3.11.07

the underground

One evening on a tube journey home I caught sight of a poster which read: "This is a dull poster but you're still reading it" I couldn't help but smile - A commuter spends so much of his/her time mindlessly absorbing images and words advertising insurance policies or ba.com (to name but a few) - it's unavoidable. It doesn't matter how "dull" they are the fact is that when we catch a glimpse we naturally read on.

It is this idea of the speed at which an image or message can be delievered to masses of people on a daily basis which I have tried to recreate in my own work. This piece began as a poem jotted onto a scrap of paper on the tube. However, I have combined this work with a type of visual textuality using the digital processes of Photoshop. Each image forms the basis of my digital experiments which combine one line from my poem with a digitally enhanced background. The overall form of each image has been set up to resemble posters you find on the tube. Each image can be viewed singularly as the each possess there own individual style, or in relation to the others as the words of the poem unite the pages to create a complete piece:

Page 1.

Word combinations such as '4mins', 'steps on to the platform' and 'mind the gap' recall the dialogue and singage of a daily commute. These words coupled with the iconic image of the tube map instantly establish the context of my poem and the tube experience I am attempting to recreate. I have distorted the colour of the tube lines and the overall clarity of the tube map, in an attempt to draw the reader's attention more so to the text which overlays the image. The reader absorbs both image and writing with neither element ignored but seen as an accompaniment to each other - the basis of an effective poster pehaps?
Ideas for improvement: Erasing station names and in their place filling in words from my original poem.

Page 2.

This simplistic but bold couloring and style of font was employed to give this 'poster' a "retro" quality. I took inspiration from the work of Jean Roelke who in her work Hammerheads stays within the confines of a black and white text with simplistic diagrams to create an overall striking image. I too used limited colours - black, white, red - and relied on the contrast between them, which I believe, draws the reader's attention to the white lettering standing out against the black shadows.

Click below to see Jean Roelke's Hammerheads: http://www.albany.edu/~litmag/work/current/roelke_01.html

Page 3.
Here, I wished to create a cartoon element by cutting cartoon figures out of one image and combining them with the black and white photograph. The text has a glossy fininsh in keeping with this cartoon-like quality.
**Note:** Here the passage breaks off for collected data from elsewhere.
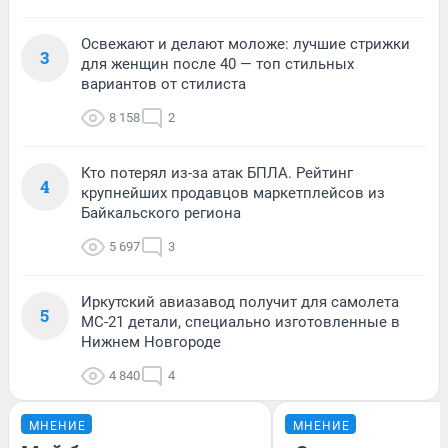
Освежают и делают моложе: лучшие стрижки
3
для женщин после 40 — топ стильных
вариантов от стилиста
8 158
2
Кто потерял из-за атак БПЛА. Рейтинг
4
крупнейших продавцов маркетплейсов из
Байкальского региона
5 697
3
Иркутский авиазавод получит для самолета
5
МС-21 детали, специально изготовленные в
Нижнем Новгороде
4 840
4
МНЕНИЕ
МНЕНИЕ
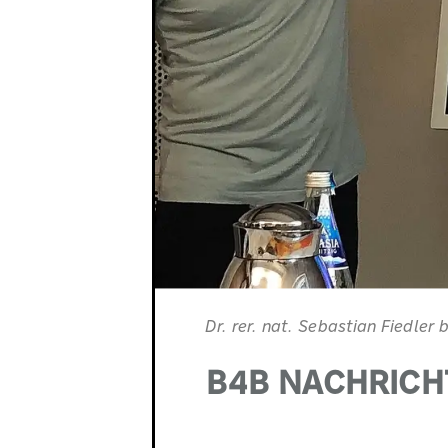
Dr. rer. nat. Sebastian Fiedler
B4B NACHRICH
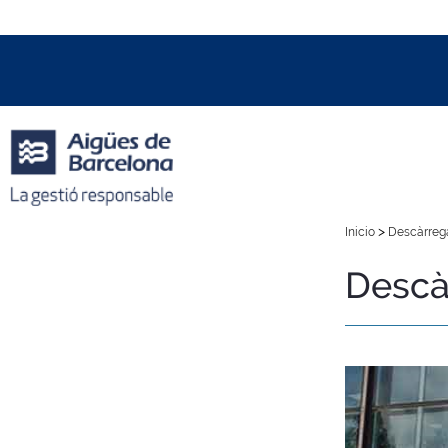
Data i hora oficial:
06/08/2026
13:23h
+01:00 CET
>
Inicio
Descàrrega
Descà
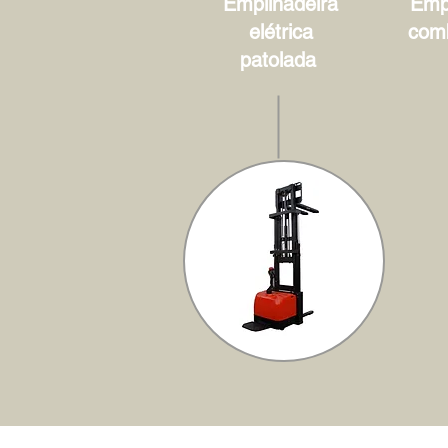
Empilhadeira
Empi
elétrica
com
patolada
I used this technique of layering images from multiple sources to create a finish similar to that of artist Scott Helmes, who uses digital software to combine contrasting images to create collage.
Click below to see Scott Helmes's Bones VIII:

2 comments:

alice and the cat said...

great work Karen! i love the linguistic play of words and comic/eerily surreal juxtaposing of the cartoon characters in the b/w photo.

when i saw pg 1, i thought of perhaps adding the letter 't' to change 'there's no need to sir' to 'there's no need to stir' to play also with the stillness/rigidity/silence of commuters on the tube whilst keeping the ambiguity of meaning by your initial phrase.

Karen is said...

Great idea - 'Stir' would definetly add to the unsettling nature of it all. I hope to make changes to Page 1 in particular - not entirely pleased with it's outcome. Also, don't like the typeface. Cheers for the advice.